Ma, a doctoral student in the Department of Materials Science
and Engineering at Rensselaer Polytechnic
Institute, is one of three finalists for the 2013 $30,000
Lemelson-Rensselaer Student Prize. A public ceremony announcing
this year’s winner will be held at 3:30 p.m. on Tuesday, March
5, in the auditorium of the Rensselaer Center for Biotechnology and
Interdisciplinary Studies. For more information on the
ceremony visit: http://www.eng.rpi.edu/lemelson
Ma’s project is titled “Graded-refractive-index (GRIN)
Structures for Brighter and Smarter Light-Emitting Diodes.” His
faculty advisers are E. Fred Schubert,
the Wellfleet Senior Professor in the Future Chips
Constellation at Rensselaer and a faculty member of the
university’s Department of Electrical,
Computer, and Systems Engineering and Department of Physics,
Applied Physics, and Astronomy, and Linda Schadler,
professor of materials science and engineering and associate
dean for academic affairs in the School of
Engineering.
Over the past decade, there has been a profound shift in the
way we light our homes, offices, and businesses. Conventional
incandescent and fluorescent light sources are increasingly
being replaced by more energy-efficient, longer-lived, and
environmentally friendlier LEDs.
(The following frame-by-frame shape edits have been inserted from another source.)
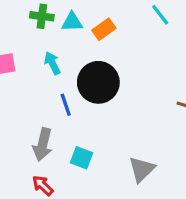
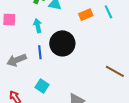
orange rectangle: (104, 29) -> (86, 15), moved
gray arrow: (43, 144) -> (17, 60), moved, turned 42

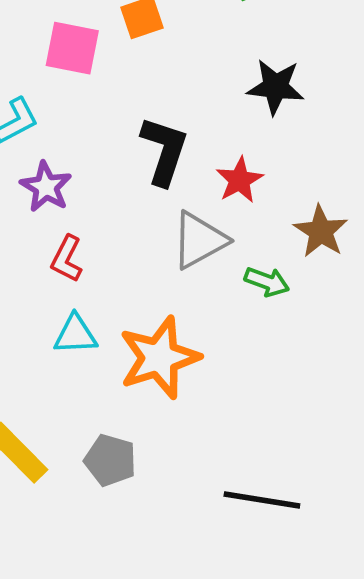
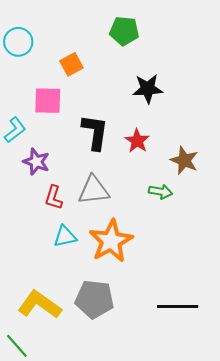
pink square: (72, 48) -> (48, 101), moved
gray triangle: (199, 240) -> (94, 190), moved, turned 32
gray pentagon: (110, 460) -> (94, 299), size x1.4

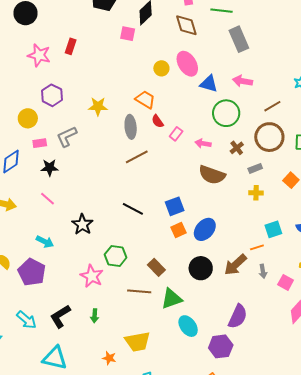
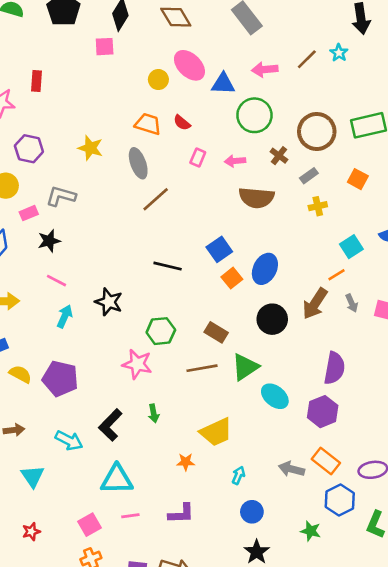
yellow star: (98, 106) -> (90, 148), turned 30
brown line: (272, 106) -> (307, 59), moved
red semicircle: (158, 121) -> (182, 123), moved
gray L-shape: (67, 137) -> (61, 196), turned 55
cyan arrow: (45, 242) -> (65, 316), moved, turned -78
Beyond illumination,
researchers and companies are finding new uses for LEDs in
areas as diverse as communication, health care, and
imaging.
Improving the efficiency of LEDs and introducing new
functionalities such as controllable light emission patterns
are critical steps to continuing and accelerating their
widespread adoption. One major challenge still needing to be
solved is improving the low light-extraction efficiency of
LEDs—or the percentage of produced light that actually escapes
from the LED chip. Currently, most unprocessed LEDs have a
light-extraction efficiency of only 25 percent, which means 75
percent of light produced gets trapped within the device
itself.
One solution that has emerged is to roughen the surface of
LEDs, in order to create nanoscale gaps and valleys that enable
more light to escape. While surface roughening leads to
brighter and more efficient light emission, the roughening
process creates random features on the LED’s surface that do
not allow for a complete control over other critical device
properties such as surface structure and refractive index.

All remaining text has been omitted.